As of 01/21/2016, Fed Funds Future assigns 39.7% probability of a single hike in 2016, just marginally higher than no hike probability at 38.7%. In other words, despite FOMC members saying 4 more hikes are expected in 2016 per the last Fed dot plot, market participants believe the Fed either won’t raise rate further or will raise rate only 1 more time this year. Below is the latest Fed Funds Future from CME
Regardless whether the Fed will hike further or not and how many times, common perception seems to suggest that as interest rate starts to rise, risky assets like equities should see further pressure lower. Observation from the past tightening cycle however suggests it’s not the case, especially at the initial stage of the tightening cycle. Although each tightening cycle is unique and different in a way, historical precedence does have some value when we try to predict the unknown future.
Below we take a look at the 5 previous periods of tightening cycle when the Fed started to raise short term interest rate:
From the table above, with the exception of 2004, duration of the tightening cycle is pretty fast, almost all within 1 year with an average rate increase of 2.7%.
Chart below shows the Fed Funds Rate overlaid with S&P 500, and first glance at the chart suggest that the initial tightening cycle does not affect equities negatively overall.
It’s however accurate to say that the immediate short-term reaction from equities to the first rate hike in the tightening cycle is lower. Table below shows the degree of equities correction as well as the duration immediately after the first rate hike in the previous tightening cycles.

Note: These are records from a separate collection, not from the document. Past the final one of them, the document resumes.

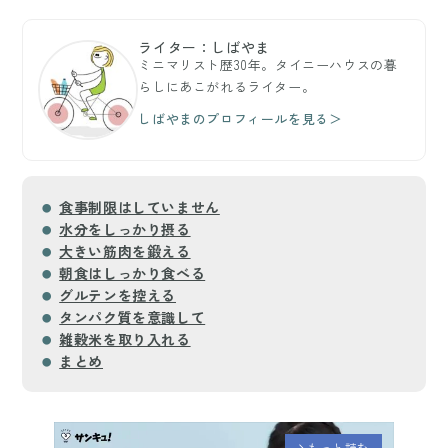
ライター：しばやま
ミニマリスト歴30年。タイニーハウスの暮
らしにあこがれるライター。
しばやまのプロフィールを見る＞
食事制限はしていません
水分をしっかり摂る
大きい筋肉を鍛える
朝食はしっかり食べる
グルテンを控える
タンパク質を意識して
雑穀米を取り入れる
まとめ
もっと読む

From the table above, the average percentage of equities correction is 8.82% and the average duration is 2.5 months. At the time this blog is written, we are so far into the 1st month after the initial rate hike at December 16, 2015, and S&P has corrected 14.4% as of Jan 21, 2016.
Despite the negative short term reaction of equities to the first rate hike, the more interesting observation from the past tightening cycles is the equities performance 1 year after the first rate hike, which shows a net positive gain as the chart below shows
Notwithstanding that each period of tightening is unique with their own macro outlook, if we look at the history of the previous 5 tightening cycles, we can see that equities are doing just fine. The current strong selloff in equities understandably start to make people question about the severity and whether we will see a big crash like 2008 or even worse. A look at the FTSE long term yearly chart below should give a better perspective
From the chart above, FTSE had the biggest correction from 1999 – 2003, losing 52.8% of its value from the high to the low. From 2003 low, it started a new bullish rally in 3 swing, reaching another high in April 2015. The high in April 2015 is 7122.74, which is an all-time high for the Index. From Elliottwave point of view, this suggests that FTSE remains a buy in the dips against 2003 pivot in the first degree and against the pivot at all time lows in the second degree (in case the Index does a FLAT).